The UK Jewish Film Festival offers fascinating films in Brighton

The UK Jewish Film Festival is coming to Brighton with striking new films featured on November 28 and 29.

Monday, 26th November 2018, 7:30 am
Promise at Dawn
Promise at Dawn

Promise at Dawn and The Testament are showing at Komedia Brighton on November 28 and November 29 respectively

Spokeswoman Charlotte Palmer said: “Eric Barbier’s drama Promise at Dawn centres on the relationship between twentieth-century writer and aviator Romain Gary (Pierre Niney, Yves Saint Laurent) and his mother Mina (Charlotte Gainsbourg). It’s a witty, lyrical look at the relationship between a pushy, domineering mother and the son she drives to literary stardom. Gainsbourg was nominated for Best Actress at this year’s César Awards for her performance, and the film closes out the programme at the festival’s final Gala Screening in London.

“The Testament, from first-time director Amichai Greenberg, deals with family relationships in a much more serious light. This gripping drama explores the futile search for truth: while meticulously putting together a case against Holocaust deniers, Orthodox historian Yoel (Ori Pfeffer, Hacksaw Ridge) unearths evidence that calls into the question the identity of his own mother (Rivka Gur, Epilogue).”

Promise at Dawn: Wednesday 28th November 8.30pm, Komedia Brighton

The Testament: Thursday 29th November 8.30pm, Komedia Brighton

Charlotte added: “At the core of UK Jewish Film’s values is the notion that film is universal. It crosses cultures and divides and has the ability to unite, engage and educate diverse audiences through the telling of cinematic stories that provide varied perspectives on Jewish and Israeli life and culture.

“UK Jewish Film aims to develop a culture where Jewish film is recognised and enjoyed by the widest possible audience, and to bring Jewish related film to the heart of British cinema culture.
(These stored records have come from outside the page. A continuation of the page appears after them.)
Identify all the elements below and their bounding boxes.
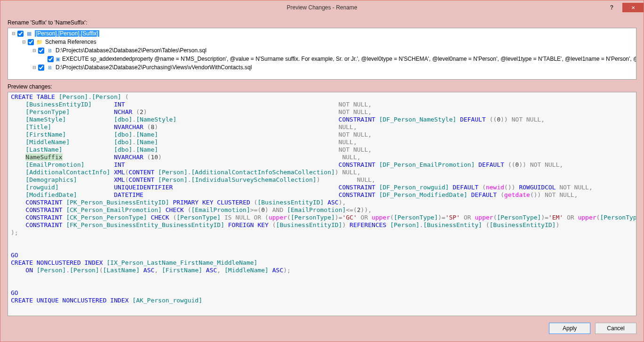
tree-item-label: [Person].[Person].[Suffix] [35, 30, 99, 37]
rename-label: Rename 'Suffix' to 'NameSuffix': [8, 19, 636, 26]
tree-row[interactable]: ⊟ ▦ [Person].[Person].[Suffix] [9, 29, 635, 38]
expand-icon[interactable]: ⊟ [32, 48, 37, 53]
tree-item-label: D:\Projects\Database2\Database2\Person\T… [56, 47, 207, 54]
titlebar-controls: ? ✕ [601, 3, 644, 12]
sql-file-icon: 🗎 [46, 47, 54, 54]
expand-icon[interactable]: ⊟ [11, 31, 16, 36]
apply-button[interactable]: Apply [549, 323, 590, 334]
sql-file-icon: 🗎 [46, 64, 54, 71]
tree-checkbox[interactable] [38, 65, 44, 71]
tree-checkbox[interactable] [28, 39, 34, 45]
button-bar: Apply Cancel [8, 321, 636, 337]
exec-icon: ▣ [56, 55, 60, 63]
tree-checkbox[interactable] [17, 31, 24, 37]
window-title: Preview Changes - Rename [286, 4, 357, 11]
tree-row[interactable]: ▣ EXECUTE sp_addextendedproperty @name =… [9, 55, 635, 63]
code-preview[interactable]: CREATE TABLE [Person].[Person] ( [Busine… [8, 92, 636, 316]
tree-item-label: EXECUTE sp_addextendedproperty @name = N… [62, 56, 636, 62]
tree-checkbox[interactable] [48, 56, 54, 62]
tree-item-label: D:\Projects\Database2\Database2\Purchasi… [56, 64, 252, 71]
expand-icon[interactable]: ⊟ [21, 40, 27, 44]
help-button[interactable]: ? [601, 3, 622, 12]
changes-tree[interactable]: ⊟ ▦ [Person].[Person].[Suffix] ⊟ 📁 Schem… [8, 28, 636, 80]
tree-item-label: Schema References [45, 39, 96, 45]
tree-checkbox[interactable] [38, 48, 44, 54]
column-icon: ▦ [25, 30, 33, 37]
tree-row[interactable]: ⊟ 🗎 D:\Projects\Database2\Database2\Purc… [9, 63, 635, 72]
tree-row[interactable]: ⊟ 📁 Schema References [9, 38, 635, 46]
dialog-window: Preview Changes - Rename ? ✕ Rename 'Suf… [0, 0, 644, 342]
tree-row[interactable]: ⊟ 🗎 D:\Projects\Database2\Database2\Pers… [9, 46, 635, 55]
cancel-button[interactable]: Cancel [595, 323, 636, 334]
close-button[interactable]: ✕ [622, 3, 644, 12]
folder-icon: 📁 [36, 38, 43, 46]
content-area: Rename 'Suffix' to 'NameSuffix': ⊟ ▦ [Pe… [0, 15, 644, 342]
preview-label: Preview changes: [8, 83, 636, 90]
expand-icon[interactable]: ⊟ [32, 65, 37, 70]
titlebar[interactable]: Preview Changes - Rename ? ✕ [0, 0, 644, 15]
“UK Jewish Film welcomed 30,000 visitors last year through its flagship, annual UK Jewish Film Festival, its international festivals, as well as its 450 additional year-round screenings and previews at venues across London and the UK. Its wide range of films include feature films, documentaries, shorts and archive films, which reflect the diversity of Jewish and Israeli life and culture.

“Since its inception UK Jewish Film has welcomed over 300,000 visitors. Its popular video on demand platform brings its unique provision of film to many more. The organisation also runs acclaimed education programmes that reach hundreds of young people each year including through its schools’ programme harnessing the power of film to combat antisemitism.”